Power-to-gas-externaliteiten Noordzee
Publieke samenvatting / Public summary
On the North Sea, two clear trends evolve in the energy landscape: on the one hand the process of gradually decommissioning the about 600 oil and gas installations, and on the other hand the massive investment from all North Sea countries in offshore wind activity. This dual development raises the issue if there is scope for collaboration between the oil and gas and offshore wind operators. One potentially promising area in this regard is using oil and gas platforms that run out of operation for conversion and possibly storage of offshore wind energy to develop more economical ways for transport, storage, and use of this energy than if it would need to be transported to shore via new e- grid systems.
In this study, the perspective has been taken to relate the calculations and simulations to two platforms (G17d and D18a), and to take into account not only the conversion and storage costs and benefits, but also those related to the energy transport, even if the latter may be an externality to the operators’ activities. For both platforms, two cases have been distinguished: one in which all wind energy is transported to the platform for conversion, so that a new e-grid connection between the wind farm and shore is no longer necessary (G-only case); and one in which the e-grid connection between the wind farm and shore still exists, so that operators have the choice to bring the wind energy to shore either by way of electrons, or, after conversion, by way of molecules (E+G case).

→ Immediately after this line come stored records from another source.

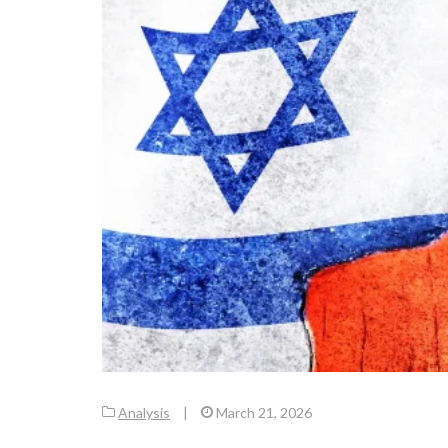
Analysis
|
March 21, 2026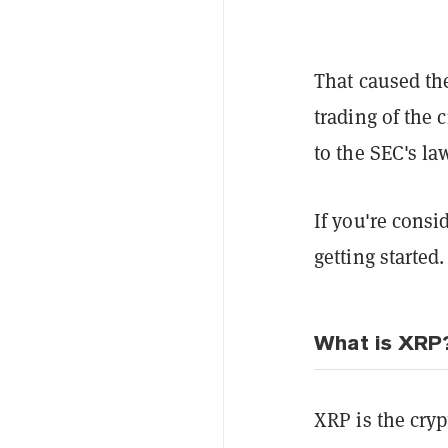
That caused t
trading of the 
to the SEC's la
If you're consi
getting started.
What is XRP
XRP is the cry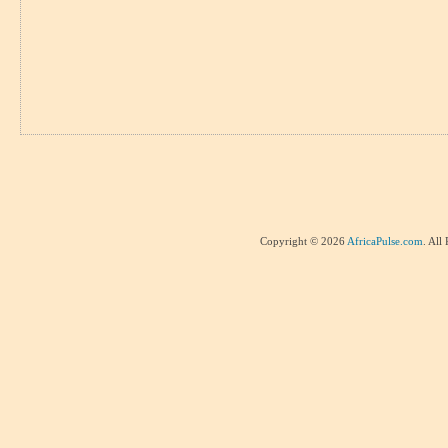
Copyright © 2026
AfricaPulse.com
. All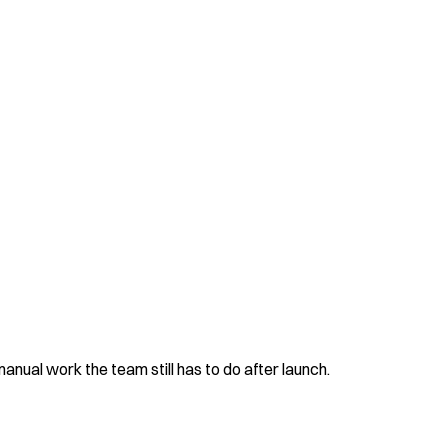
nual work the team still has to do after launch.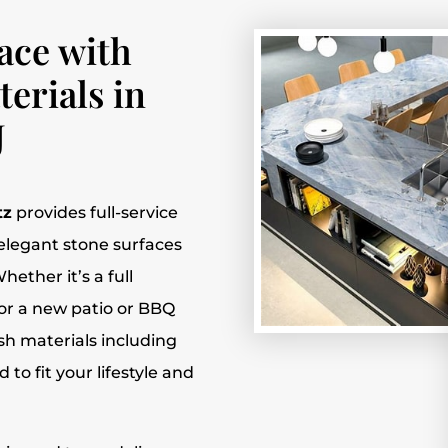
ace with
erials in
J
tz
provides full-service
f elegant stone surfaces
hether it’s a full
or a new patio or BBQ
lish materials including
to fit your lifestyle and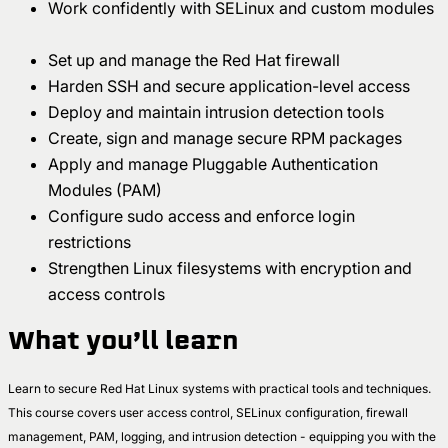
Work confidently with SELinux and custom modules
Set up and manage the Red Hat firewall
Harden SSH and secure application-level access
Deploy and maintain intrusion detection tools
Create, sign and manage secure RPM packages
Apply and manage Pluggable Authentication
Modules (PAM)
Configure sudo access and enforce login
restrictions
Strengthen Linux filesystems with encryption and
access controls
What you’ll learn
Learn to secure Red Hat Linux systems with practical tools and techniques.
This course covers user access control, SELinux configuration, firewall
management, PAM, logging, and intrusion detection - equipping you with the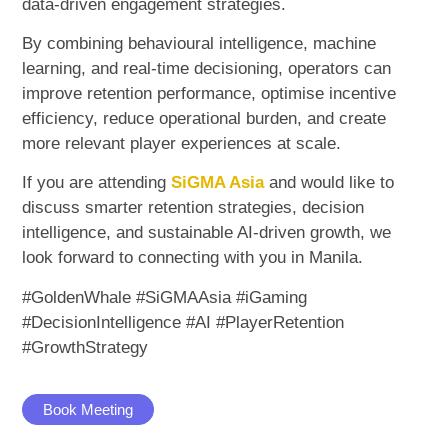
data-driven engagement strategies.
By combining behavioural intelligence, machine
learning, and real-time decisioning, operators can
improve retention performance, optimise incentive
efficiency, reduce operational burden, and create
more relevant player experiences at scale.
If you are attending
SiGMA Asia
and would like to
discuss smarter retention strategies, decision
intelligence, and sustainable AI-driven growth, we
look forward to connecting with you in Manila.
#GoldenWhale #SiGMAAsia #iGaming
#DecisionIntelligence #AI #PlayerRetention
#GrowthStrategy
Book Meeting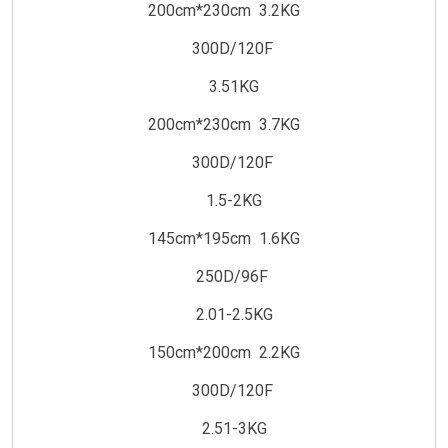
200cm*230cm 3.2KG
300D/120F
3.51KG
200cm*230cm 3.7KG
300D/120F
1.5-2KG
145cm*195cm 1.6KG
250D/96F
2.01-2.5KG
150cm*200cm 2.2KG
300D/120F
2.51-3KG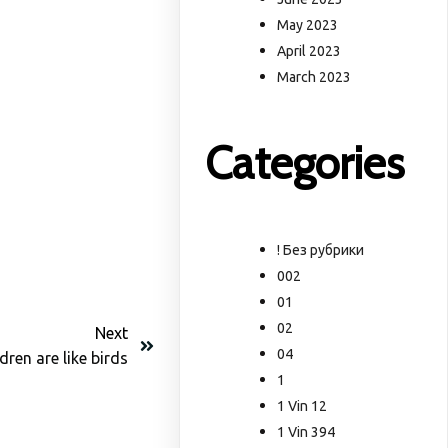
May 2023
April 2023
March 2023
Categories
! Без рубрики
002
01
02
Next
04
dren are like birds
1
1 Vin 12
1 Vin 394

For the G-only case, it was analysed how much electrolyser capacity would optimally be used to service a wind farm of a certain capacity. Based on an economic model and given wind profiles, it turned out that the optimal ratio was about 78%.
With respect to the issue how much electrolyser capacity could be positioned on a platform, given weight and surface area restrictions, it turned out that a complete production platform (G17d) can host up to about 250 MW electrolyser capacity, based on the modern generation of electrolysers currently under development. A much smaller satellite platform such as D18a could host up to about 60 MW of electrolyser capacity.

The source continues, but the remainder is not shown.